The Best Healthy Sweeteners

STACK Expert Kait Fortunato gives you five healthy sweeteners to use instead of refined white sugar.

Healthy Sweetener

As a registered dietitian, I get the following questions over and over again: What's the deal with artificial sweeteners? And what are the best healthy sweeteners?

If you're trying to maintain a healthy weight, low- or no-calorie artificial sweeteners can sound appealing. But these synthetic substances—containing chemical ingredients like aspartame, neotane and saccharin—can actually increase cravings for sugar and encourage overeating since they take away the fear of eating real sugar. They've also been linked to migraines and mood changes.

It's much better to enjoy the correct portion of a satisfying natural sweetener, rather than over-consuming chemicals that can be harmful in large doses.
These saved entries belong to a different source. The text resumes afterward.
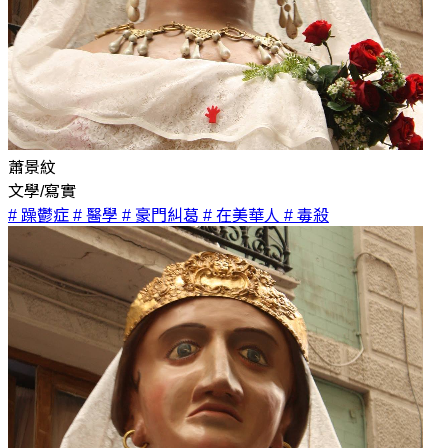
蕭景紋
文學/寫實
# 躁鬱症
# 醫學
# 豪門糾葛
# 在美華人
# 毒殺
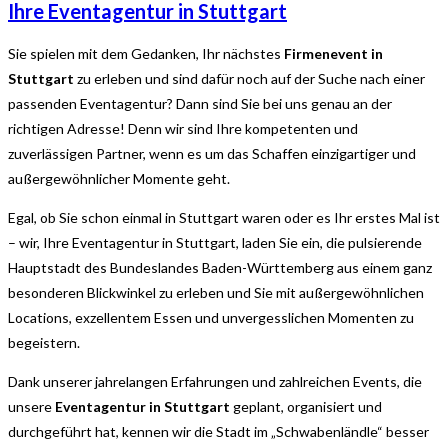
Ihre Eventagentur in Stuttgart
Sie spielen mit dem Gedanken, Ihr nächstes
Firmenevent in
Stuttgart
zu erleben und sind dafür noch auf der Suche nach einer
passenden Eventagentur? Dann sind Sie bei uns genau an der
richtigen Adresse! Denn wir sind Ihre kompetenten und
zuverlässigen Partner, wenn es um das Schaffen einzigartiger und
außergewöhnlicher Momente geht.
Egal, ob Sie schon einmal in Stuttgart waren oder es Ihr erstes Mal ist
– wir, Ihre Eventagentur in Stuttgart, laden Sie ein, die pulsierende
Hauptstadt des Bundeslandes Baden-Württemberg aus einem ganz
besonderen Blickwinkel zu erleben und Sie mit außergewöhnlichen
Locations, exzellentem Essen und unvergesslichen Momenten zu
begeistern.
Dank unserer jahrelangen Erfahrungen und zahlreichen Events, die
unsere
Eventagentur in Stuttgart
geplant, organisiert und
durchgeführt hat, kennen wir die Stadt im „Schwabenländle“ besser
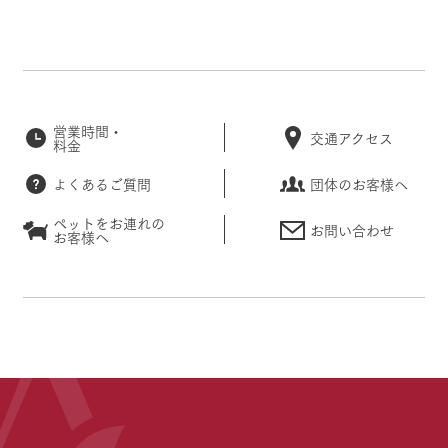
営業時間・
交通アクセス
料金
よくあるご質問
団体のお客様へ
ペットをお連れの
お問い合わせ
お客様へ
So let's look at some natural, healthy sweeteners—ones that do not spike your blood sugar (like refined white sugar does) or otherwise harm your health.

Agave nectar

This is a great sweetener for beverages or plain yogurt. It is less viscous than honey or syrup and much sweeter than regular sugar, allowing you to use less.

Date sugar

I'm sure you've heard that dates are "nature's candy," making them an all-natural, pure form of energy and sweetness. Date sugar is just ground up dates, so it retains some fiber, which helps slow digestion. You also get the added bonus of vitamins and minerals such as calcium, iron, phosphorus, sodium, potassium, magnesium and zinc.

Maple syrup

Maple syrup is an excellent source of manganese and a good source of zinc, which together benefit your heart and immune system. It also has a unique, strong flavor. A little goes a long way. Make sure it's real maple syrup, though; the artificial kind contains high-fructose corn syrup, which can really do a number on your blood sugar.

Fruit purees

Bake with ripe fruits to get added vitamins and minerals. Some of my favorites to bake with are bananas, apple sauce, raisins and dried apricots.

Coconut sugar

According to the American Diabetes Association, coconut sugar has a low glycemic index (a measure of how a food raises blood sugar) and is a good substitute for white sugar in baking, thanks to its extremely high burn temperature.

One more thing to remember: Portion control still comes into play no matter what sweetener you choose. All of the above sweeteners contain some kind of sugar—and it's important to balance your sugar intake with healthy fats and protein throughout the day.